賢明女子学院中学校・高等学校

光あれ 日々の所感 校長 松浦明生光あれ 日々の所感 校長 松浦明生

2024/10/28

芸術

おはようございます。

皆さんは、「春夏秋冬」どの季節が一番好きですか? 手を挙げてみましょうか。

春が好きな人は?夏が好きな人は?秋が好きな人?冬が好きな人?

それぞれに好きな理由があるのでしょうね。私は秋が好きです。しかし、最近は地球温暖化で夏が異常に長くなっているようで、春と秋がなくなって、その内に、夏と冬だけになってしまうかもしれないと心配になります。
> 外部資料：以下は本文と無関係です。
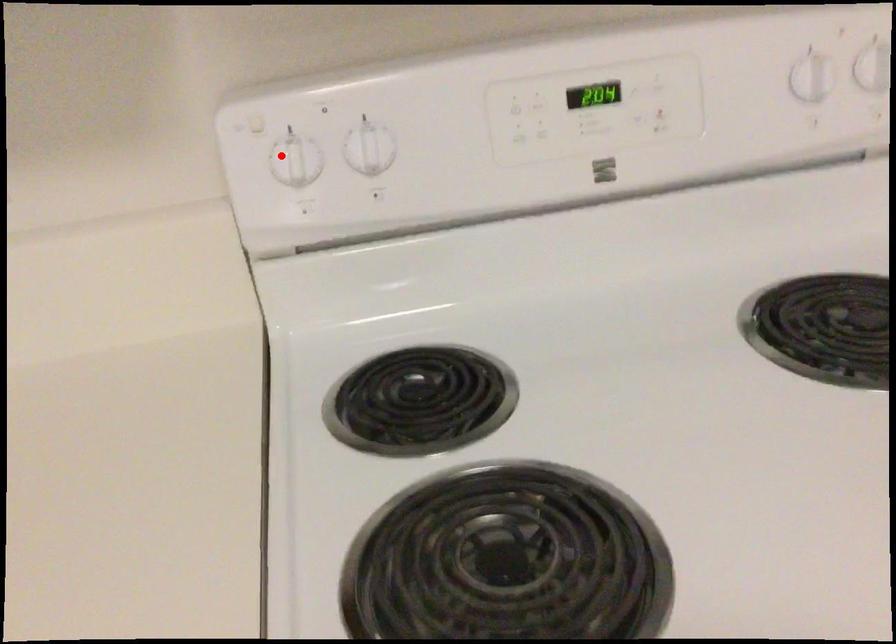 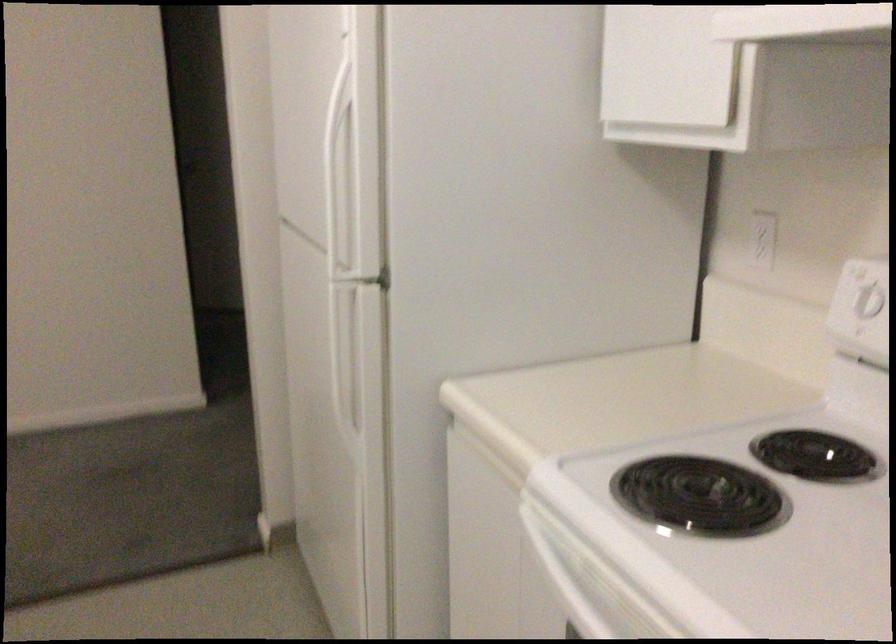 In the second image, find the point that corresponds to the highlighted location in the first image.

(864, 289) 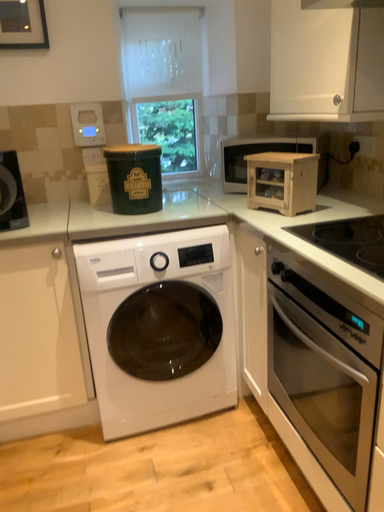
先週、県内の私立学校の先生方の会議があり参加しましたが、会議終了前に、兵庫県立美術館の紹介があって、「今高校生以下は無料なので、是非鑑賞して欲しい」ということでした。私はそのお話を聞きながら、スマホのユーチューブなどですぐに情報が入ってくる便利な時代なので、最近の若い人は美術館や音楽会にあまり行かないのではないかと思いました。しかし、美術や音楽は、AIの画面で見るのと、実際に観たり聴いたりするのとでは、感じが全く違います。友達との会話もメールでやり取りするのと、直接会って話すのとでは伝わるものが違うのと同じですね。

以前に、東大医学部付属病院の医師、稲葉敏郎(いなばとしろう)先生のエッセイを読みました。ご自分も能を舞い、芸術にとても造詣の深い先生は、「芸術と医療は密接に関係している」と述べておられます。

西洋医学の源流は、紀元前500年ごろの古代ギリシャの名医、アスクレーピオスで、聖地エピダウロス神殿は、医療・芸術・宗教の総合施設だったそうです。そこには、仮眠所があって、優れた演劇やオペラを観てから眠りにつくと、名医、アスクレーピオスが夢に現れて、目覚めると症状が回復していたといいます。芸術によって、深く精神が癒され、身体が回復したのでしょうね。治療の始まりは、心と身体と精神のバランスをとることでした。殆どの病気が、心と身体の不調和が原因ですから理に適っていますね。

心が病んでいると身体がバランスを崩してしまいます。心が健全だと身体も健康で精神も整います。友達とも対話によって心と心が繋がり、互いに分かり合えると嬉しくなったり、元気になったりしますね。

芸術との対話は、美しい物と心を交わすこと、お祈りは神と心を交わすこと。心を閉じ、一人で悩んだり篭ったりしていたのでは何も進みません、心身が不調和になります。

さて、身体は60兆個の細胞で構成されています。私達の身体は60兆個の小さな命の集合体なのです。「私」を構成する一つ一つの細胞が正しく機能すれば、心身ともに健康です。

私たちは、毎日長時間、パソコンやタブレットなどのIT機器と向き合っていますが、画面を長い時間見ていると、身体が固まり疲れます。それは、ものを見る目の細胞だけが働いて、他の細胞が働かず、心が固まって身体のバランスが崩れるからです。そんな時、絵画や音楽等、美しいものを観たり、聴いたりすると、心が循環して、心身がバランスを取り戻します。

暑い夏が収まり、過ごしやすい気候になってきました。11月は修学旅行やピクニックなどもあります。心を整えて秋の響きを聴き、美しい芸術に触れて心に栄養を与え、みんなと心を交わす豊かな日々を過ごして下さい。

ではこれで私の話を終わります。